I came to Worthing with some bias. Bias because it’s my friend Dan’s home and because it isn’t polite to tell someone you don’t like where they live. (Although people in Hull seem to laugh it off). So I brushed aside the difficulties I had finding the seafront from the train station. I compared Worthing to Cheltenham. The station in Cheltenham is crap and miles from the centre and nobody complains, they just take the bus, taxi, or huge four-wheeled drive they don’t need because they are not farmers (for the most part). And Worthing is a bit like Cheltenham.  So I let it off, because there was some vague signage at some points. Signage which combined with my conviction mixed with guesswork and hope led me eventually to the sea.
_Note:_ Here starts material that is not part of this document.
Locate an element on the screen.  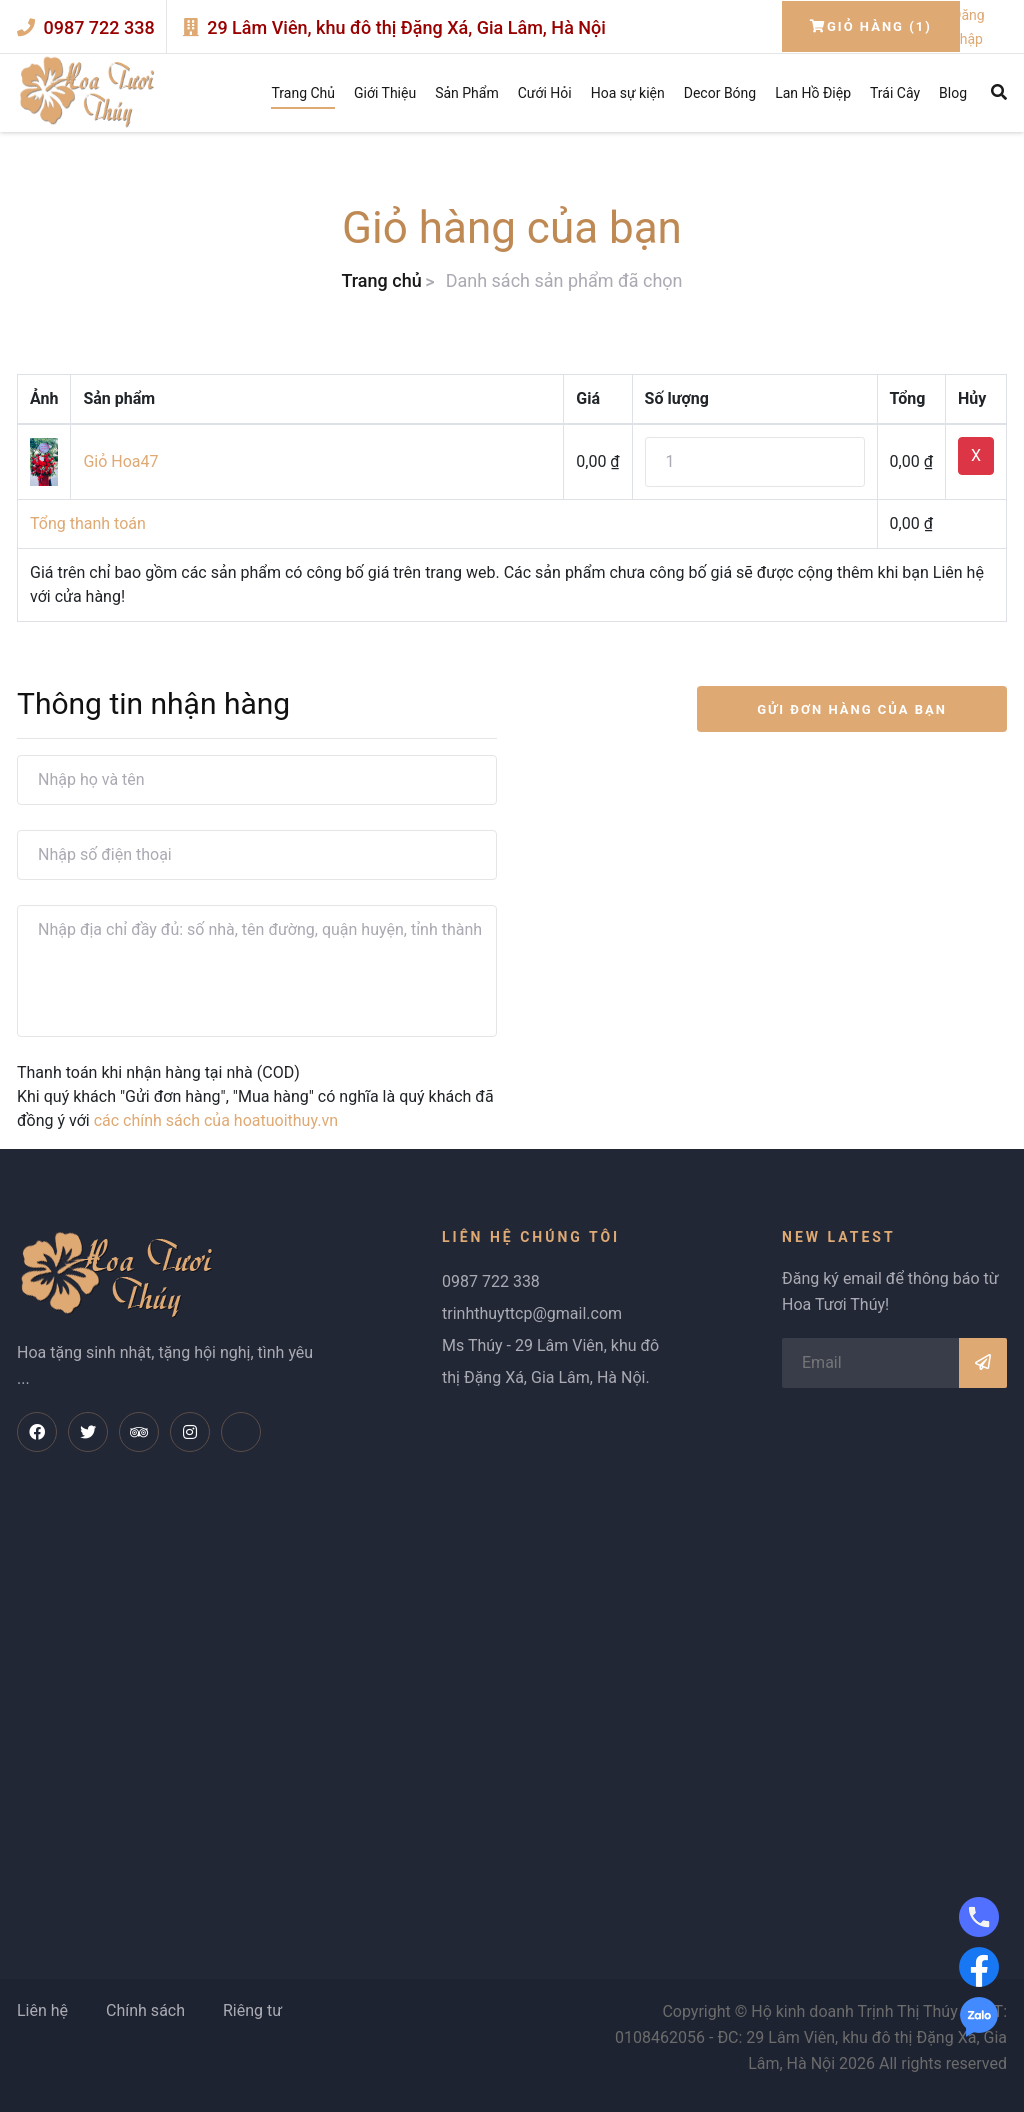 Lan Hồ Điệp is located at coordinates (813, 93).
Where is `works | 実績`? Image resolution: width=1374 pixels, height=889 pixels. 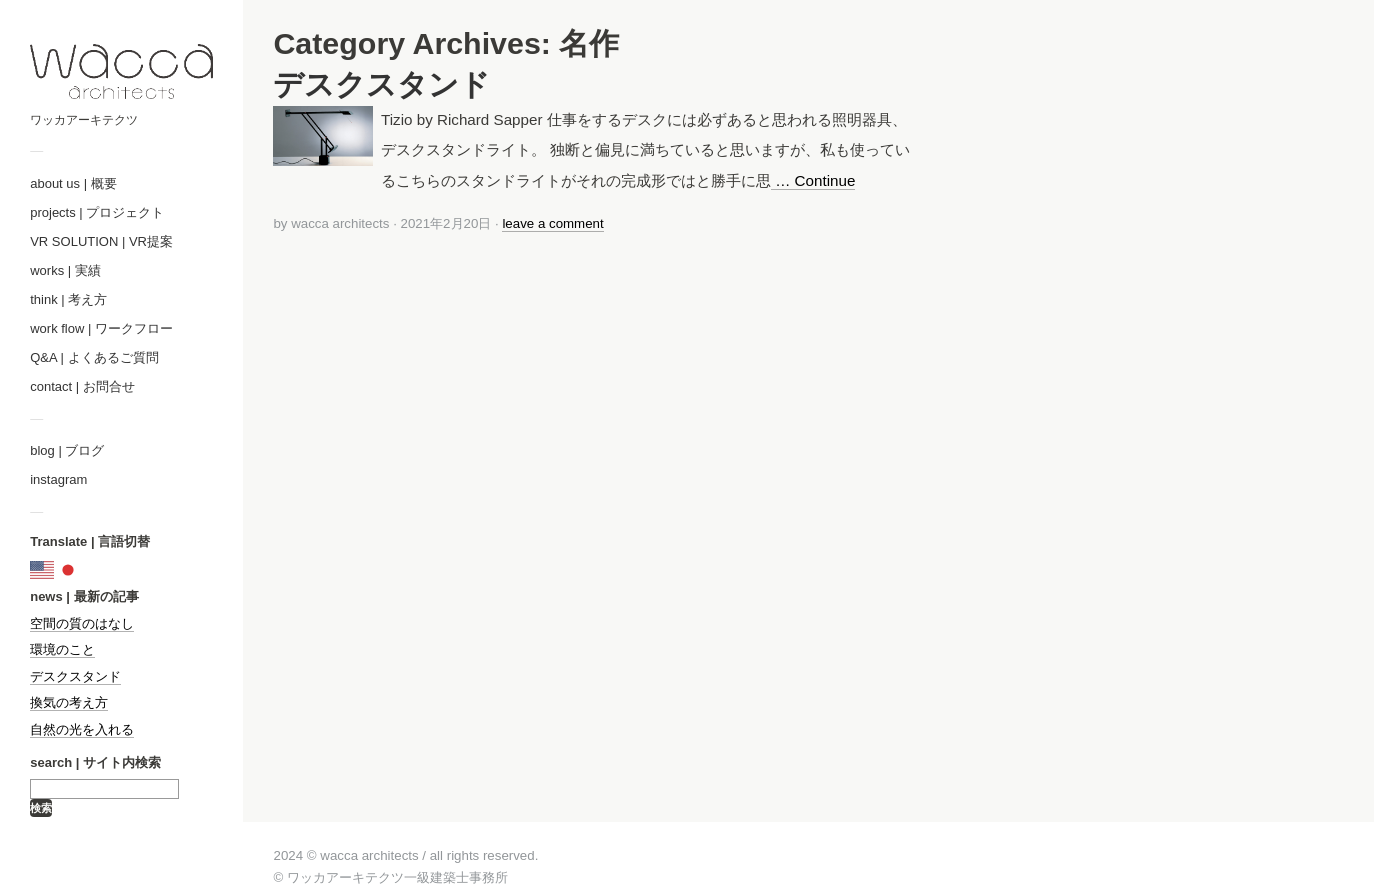 works | 実績 is located at coordinates (65, 270).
Once at the sea, I smelled the smell of rotting seaweed. I was later told the council used to clean it up but said it had become too expensive to continue. But surely Brighton do it? Brighton doesn’t smell. The pier was lovely, the place had the English charm found in Martin Parr’s photographs. Charm that is found in the places that are left alone.

There are parts trying to be Brighton, a small art corner on the coastal path, just the one bar with tables on the beach. But Brighton sometimes seems too bohemian. It’s nice that Worthing has elderly people playing bowls, they should be embraced. There should be tea parties and bunting. Worthing should be the seaside town that time forgot. In part.

It’s a good place. But needs livening up a bit.

I won’t go into my journey back to the train station too much, suffice to say that I was reminded of the time I got stuck on a ring-road in Norwich.